[Excerpts from a dataset]

____________

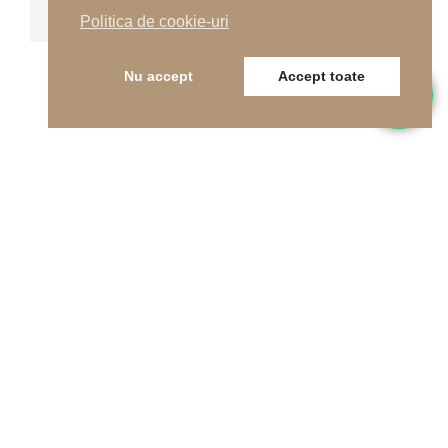
Politica de cookie-uri
Nu accept
Accept toate
Telefon
0262-215334
E-mail
office@indfloor.ro
Adresa noastră
B-dul Unirii 53, Baia Mare, Maramureș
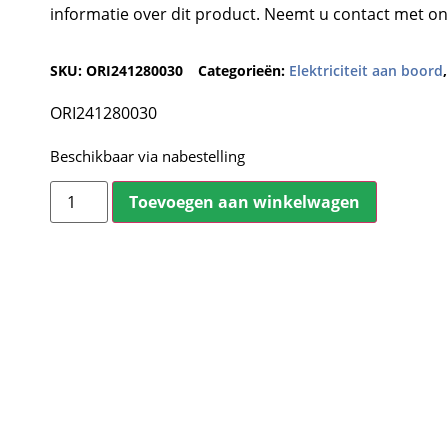
informatie over dit product. Neemt u contact met on
SKU:
ORI241280030
Categorieën:
Elektriciteit aan boord
ORI241280030
Beschikbaar via nabestelling
Toevoegen aan winkelwagen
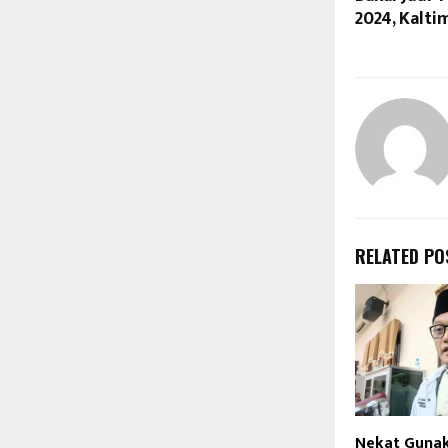
2024, Kalti
RELATED PO
Nekat Gunak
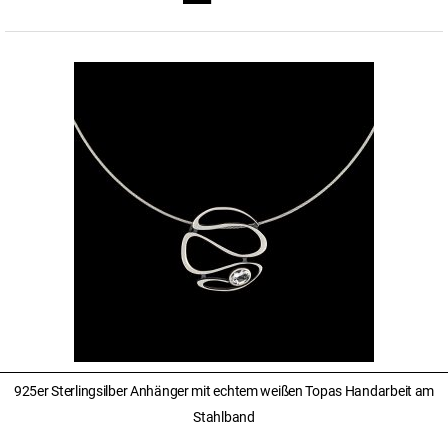
925er Sterlingsilber Anhänger mit echtem weißen Topas Handarbeit am
Stahlband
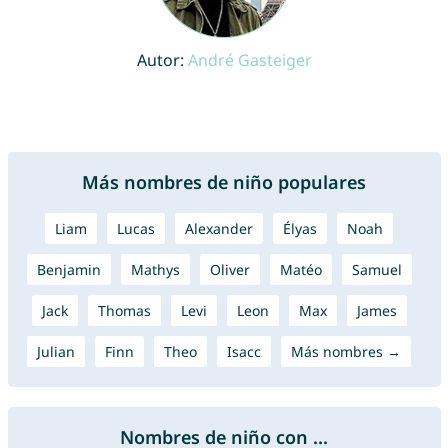
Autor:
André Gasteiger
Más nombres de niño populares
Liam
Lucas
Alexander
Élyas
Noah
Benjamin
Mathys
Oliver
Matéo
Samuel
Jack
Thomas
Levi
Leon
Max
James
Julian
Finn
Theo
Isacc
Más nombres →
Nombres de niño con ...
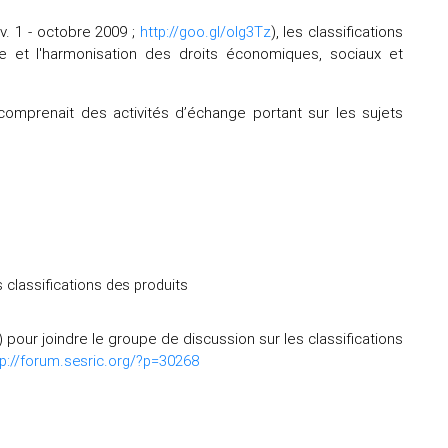
v. 1 - octobre 2009 ;
http://goo.gl/olg3Tz
), les classifications
ance et l'harmonisation des droits économiques, sociaux et
s comprenait des activités d’échange portant sur les sujets
lassifications des produits
) pour joindre le groupe de discussion sur les classifications
tp://forum.sesric.org/?p=30268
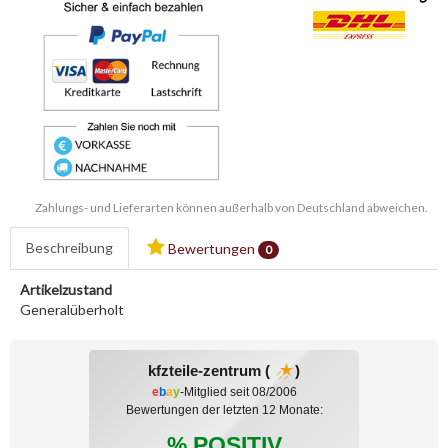
Zahlungs- und Lieferarten können außerhalb von Deutschland abweichen.
Beschreibung
Bewertungen
0
Artikelzustand
Generalüberholt
kfzteile-zentrum (
)
e
b
a
y
-Mitglied seit 08/2006
Bewertungen der letzten 12 Monate:
% POSITIV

____________

> What you should do
The records above are to be transcribed word for word. Skip the images.

> Written answer
Politica de cookie-uri
Nu accept
Accept toate
Telefon
0262-215334
E-mail
office@indfloor.ro
Adresa noastră
B-dul Unirii 53, Baia Mare, Maramureș
informatie over dit product. Neemt u contact met on
SKU:
ORI241280030
Categorieën:
Elektriciteit aan boord
ORI241280030
Beschikbaar via nabestelling
Toevoegen aan winkelwagen
2024, Kalti
RELATED PO
Nekat Gunak
925er Sterlingsilber Anhänger mit echtem weißen Topas Handarbeit am
Stahlband
Autor:
André Gasteiger
Más nombres de niño populares
Liam
Lucas
Alexander
Élyas
Noah
Benjamin
Mathys
Oliver
Matéo
Samuel
Jack
Thomas
Levi
Leon
Max
James
Julian
Finn
Theo
Isacc
Más nombres →
Nombres de niño con ...
v. 1 - octobre 2009 ;
http://goo.gl/olg3Tz
), les classifications
ance et l'harmonisation des droits économiques, sociaux et
s comprenait des activités d’échange portant sur les sujets
lassifications des produits
) pour joindre le groupe de discussion sur les classifications
tp://forum.sesric.org/?p=30268
Zahlungs- und Lieferarten können außerhalb von Deutschland abweichen.
Beschreibung
Bewertungen
0
Artikelzustand
Generalüberholt
kfzteile-zentrum (
)
e
b
a
y
-Mitglied seit 08/2006
Bewertungen der letzten 12 Monate:
% POSITIV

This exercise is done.